For Thuso Mbedu, the road that led to The Underground Railroad was marked by trauma. But like the series itself, her journey affirms the hardy human spirit (as seen in her tattoo that reads: Faith, Hope, Love).

There's a moment in The Underground Railroad that is so visceral it may linger in your mind long after you see it.

Cora (Thuso Mbedu), a formerly enslaved runaway, walks slowly toward her estranged mother (Sheila Atim) and slashes her throat with a surgical blade.


Watch our exclusive interview with Thuso Mbedu, behind the scenes at her emmy cover photo shoot.


This vivid, stunning dream sequence — one of many in Barry Jenkins's sprawling adaptation of Colson Whitehead's Pulitzer Prize-winning novel — illuminates Cora's inner turmoil. Her mother, Mabel, fled the Georgia plantation where they were both enslaved, leaving 11-year-old Cora to suffer alone as a Black child in pre-Civil War America.
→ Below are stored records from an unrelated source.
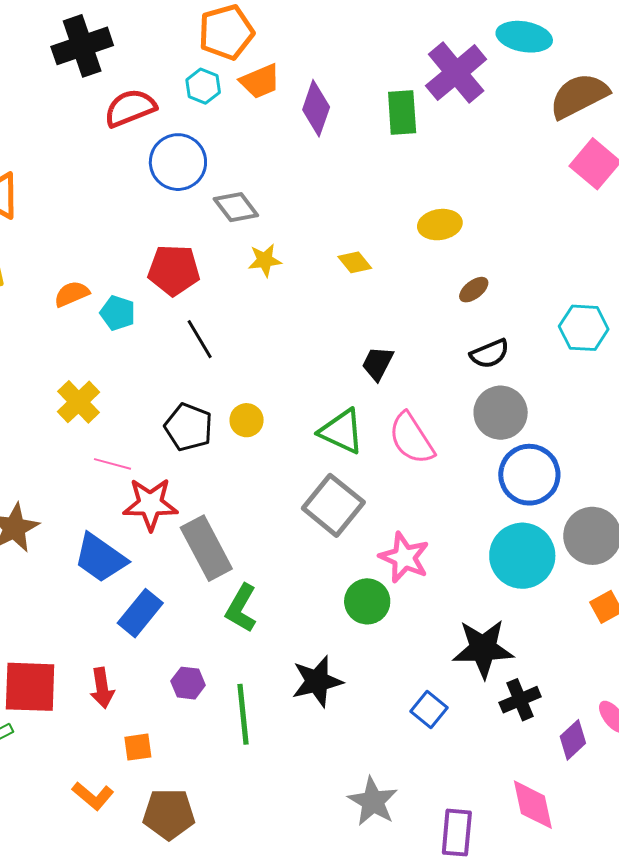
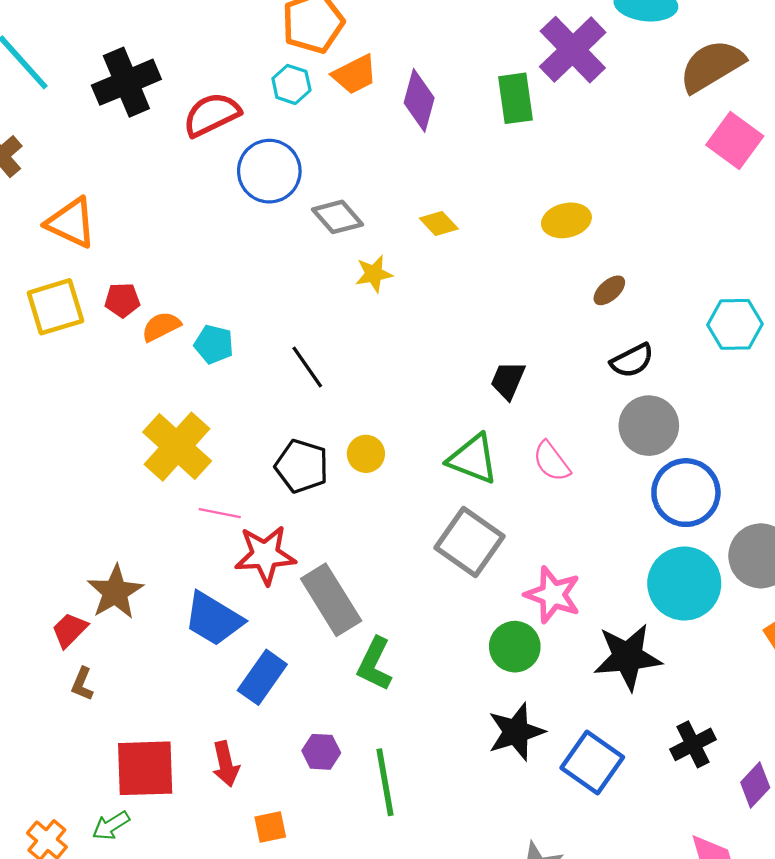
black cross: (82, 46) -> (126, 82), moved
yellow diamond: (355, 262) -> (439, 223), moved
red pentagon: (174, 270) -> (122, 300), moved, size x0.6
yellow cross: (79, 402) -> (177, 447), size x1.4
pink semicircle: (411, 438) -> (551, 461), size x0.7
black star: (483, 649) -> (628, 657), moved
black star: (317, 681) -> (516, 732), moved
blue square: (429, 710) -> (592, 762), size x1.5

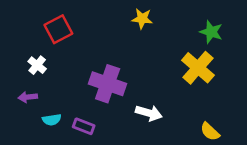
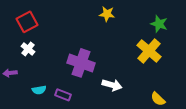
red square: (58, 29) -> (27, 22), moved
purple arrow: (28, 97) -> (10, 73), moved

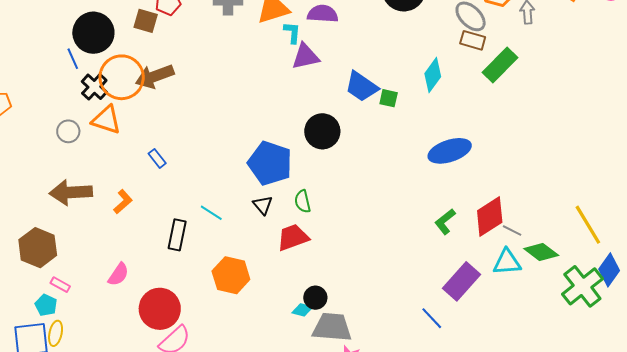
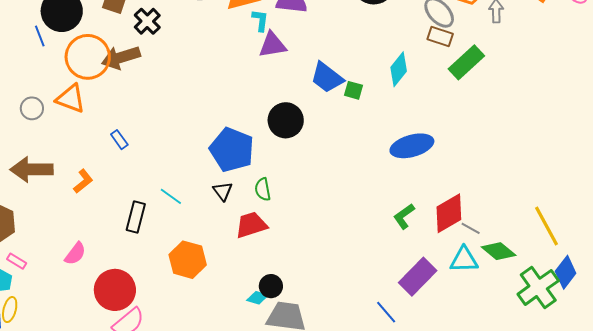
black cross: (94, 87) -> (147, 21), moved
Mbedu still thinks about that arresting scene today, months after the 10-episode limited series — dropping in full on May 14 on Amazon Prime — wrapped its 115-day shoot in Georgia last September. "She has this deep wound when it comes to Mabel that she doesn't want to face," the actress says on a call from Los Angeles. "Because if she has to face [it], it means reliving that rejection and abandonment."

She speaks candidly and fluidly as a woman with myriad memories of her own, some of them painfully similar to Cora's story. Born in South Africa as Apartheid was ending, Mbedu was just four years old when her own mother died of a brain tumor, leaving her and her sister to be raised mostly by their grandmother.

"My mother knew that she was going to die, so she would take us to visit our grandmother so that we would get used to living with [her]," Mbedu says. "Prior to meeting my grandmother, my whole world was my mother and sister. What made sense in my life was my mother. So, whenever our mother would leave us with our grandmother, she'd completely disappear. That pain of being ripped apart from her is a scar that I've carried through my life."

So it's surprising that she pursued acting, a profession known both for constant rejection and for requiring an actor to draw on the most difficult points in her own life to humanize a character.

It wasn't even her first career choice. Growing up, Mbedu wanted to become a dermatologist so she could help herself and others who suffer from allergies and skin ailments.

"Every December, my face would be swollen," she recalls with a laugh. "I would be allergic to God knows what. I had to bathe with special soap. It was horrible. I remember moments in high school — I'd walk around sucking on my lower lip because I was trying to hide how big it was." But when she discovered acting in her teens, her dreams pivoted: "It was a wrap on that."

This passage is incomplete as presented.